Chapter 47

Carson sat across the kitchen table from Lulana St. John, cater-corner to Pastor Kenny Laffite.

Michael stood near the cooktop, where Evangeline was heating a Mason jar frill of milk in a pot of water.

“Heating it directly in a pan,” she told Michael, “you risk scalding it.”

“Then it gets a skin, doesn’t it?” he asked.

She grimaced. “Burnt scum on the bottom and skin on top.”

The minister sat with his arms on the table, staring with horror at his hands. “I just suddenly realized I did it. Just by being me, I killed him. And killing is forbidden.”

“Pastor Laffite,” Carson said, “you are not required by law to answer our questions without your attorney present. Do you want to call your attorney?”

“This good man didn’t kill anybody,” Lulana protested. “Whatever happened it was an accident.”

Carson and Michael had already conducted a quick search of the house and had not found either a dead body or any signs of violence.

“Pastor Laffite,” Carson said, “please look at me.”

The minister kept staring at his hands.
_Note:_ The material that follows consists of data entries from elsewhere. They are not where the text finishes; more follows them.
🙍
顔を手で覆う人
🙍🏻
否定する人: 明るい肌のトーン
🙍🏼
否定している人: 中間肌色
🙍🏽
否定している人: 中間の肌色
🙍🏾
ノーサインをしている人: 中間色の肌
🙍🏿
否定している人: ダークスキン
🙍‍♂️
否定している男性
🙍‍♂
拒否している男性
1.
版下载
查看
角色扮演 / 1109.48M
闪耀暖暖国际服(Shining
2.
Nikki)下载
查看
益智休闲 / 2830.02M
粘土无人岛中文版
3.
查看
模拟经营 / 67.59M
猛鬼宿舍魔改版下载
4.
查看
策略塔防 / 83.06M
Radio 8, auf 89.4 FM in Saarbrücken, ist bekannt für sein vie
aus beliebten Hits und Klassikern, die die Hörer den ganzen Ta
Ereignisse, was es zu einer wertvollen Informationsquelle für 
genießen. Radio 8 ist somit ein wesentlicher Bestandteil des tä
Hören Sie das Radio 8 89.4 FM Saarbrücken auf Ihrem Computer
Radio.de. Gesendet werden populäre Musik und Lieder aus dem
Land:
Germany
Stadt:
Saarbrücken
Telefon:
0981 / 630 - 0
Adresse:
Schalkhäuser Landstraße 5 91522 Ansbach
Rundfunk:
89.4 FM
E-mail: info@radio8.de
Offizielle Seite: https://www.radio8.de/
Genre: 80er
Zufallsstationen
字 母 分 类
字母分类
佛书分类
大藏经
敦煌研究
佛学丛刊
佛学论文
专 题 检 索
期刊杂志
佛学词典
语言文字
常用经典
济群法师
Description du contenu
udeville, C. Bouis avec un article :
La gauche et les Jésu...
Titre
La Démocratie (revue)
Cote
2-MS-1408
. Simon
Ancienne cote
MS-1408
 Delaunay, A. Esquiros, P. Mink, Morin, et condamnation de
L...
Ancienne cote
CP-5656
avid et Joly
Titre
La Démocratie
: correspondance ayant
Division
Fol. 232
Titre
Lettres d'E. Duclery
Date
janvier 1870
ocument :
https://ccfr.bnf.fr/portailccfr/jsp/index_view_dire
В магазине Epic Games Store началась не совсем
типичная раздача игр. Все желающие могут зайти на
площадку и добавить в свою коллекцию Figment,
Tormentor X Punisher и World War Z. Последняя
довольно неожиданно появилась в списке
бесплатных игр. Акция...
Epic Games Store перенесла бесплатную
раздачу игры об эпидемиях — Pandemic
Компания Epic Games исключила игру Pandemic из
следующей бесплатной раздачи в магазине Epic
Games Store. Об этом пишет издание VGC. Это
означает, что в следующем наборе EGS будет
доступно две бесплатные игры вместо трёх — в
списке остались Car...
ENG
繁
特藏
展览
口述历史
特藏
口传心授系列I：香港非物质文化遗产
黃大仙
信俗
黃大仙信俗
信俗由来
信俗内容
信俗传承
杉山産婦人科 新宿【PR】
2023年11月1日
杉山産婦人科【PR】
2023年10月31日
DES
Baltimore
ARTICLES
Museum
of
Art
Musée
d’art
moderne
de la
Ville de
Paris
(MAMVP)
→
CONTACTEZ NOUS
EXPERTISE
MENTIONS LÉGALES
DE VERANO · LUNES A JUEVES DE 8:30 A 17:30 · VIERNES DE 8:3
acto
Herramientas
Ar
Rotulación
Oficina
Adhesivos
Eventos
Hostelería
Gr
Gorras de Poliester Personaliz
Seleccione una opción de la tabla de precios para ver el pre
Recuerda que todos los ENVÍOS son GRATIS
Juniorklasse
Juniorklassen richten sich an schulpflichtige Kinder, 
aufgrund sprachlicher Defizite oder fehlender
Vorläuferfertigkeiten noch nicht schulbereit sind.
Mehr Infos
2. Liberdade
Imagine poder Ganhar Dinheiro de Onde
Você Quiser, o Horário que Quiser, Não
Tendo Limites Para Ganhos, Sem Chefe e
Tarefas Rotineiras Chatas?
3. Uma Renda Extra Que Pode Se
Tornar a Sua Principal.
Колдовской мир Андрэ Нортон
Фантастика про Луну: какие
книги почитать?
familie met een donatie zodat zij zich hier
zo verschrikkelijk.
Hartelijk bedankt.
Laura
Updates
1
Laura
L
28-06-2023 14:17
His eyes were opened as wide as eyes could be, and they weren’t blinking.

“Pastor Laffite,” she said, “forgive me, but you seem zoned-out and wigged-out at the same time. I’m concerned that you may recently have used an illegal drug.”

“The moment I woke up,” said the minister, “he was dead or soon to be. Just by waking up, I killed him.”

“Pastor Laffite, do you understand that anything you say to me now could be used against you in a court of law?”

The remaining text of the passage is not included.